What needs to be done ▸
What you write must be the listing below in full, word for word, minus its pictures.

[Extracted material — start]

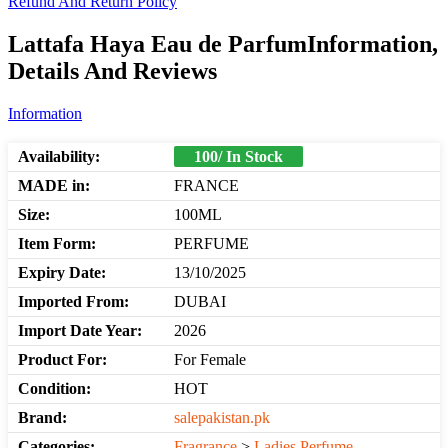
Refund And Return Policy
Lattafa Haya Eau de ParfumInformation,
Details And Reviews
Information
Availability:
100/ In Stock
MADE in:
FRANCE
Size:
100ML
Item Form:
PERFUME
Expiry Date:
13/10/2025
Imported From:
DUBAI
Import Date Year:
2026
Product For:
For Female
Condition:
HOT
Brand:
salepakistan.pk
Categories:
Fragrance
>
Ladies Perfume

[Extracted material — finish]

Written answer ▸
Refund And Return Policy
Lattafa Haya Eau de ParfumInformation,
Details And Reviews
Information
Availability:
100/ In Stock
MADE in:
FRANCE
Size:
100ML
Item Form:
PERFUME
Expiry Date:
13/10/2025
Imported From:
DUBAI
Import Date Year:
2026
Product For:
For Female
Condition:
HOT
Brand:
salepakistan.pk
Categories:
Fragrance
>
Ladies Perfume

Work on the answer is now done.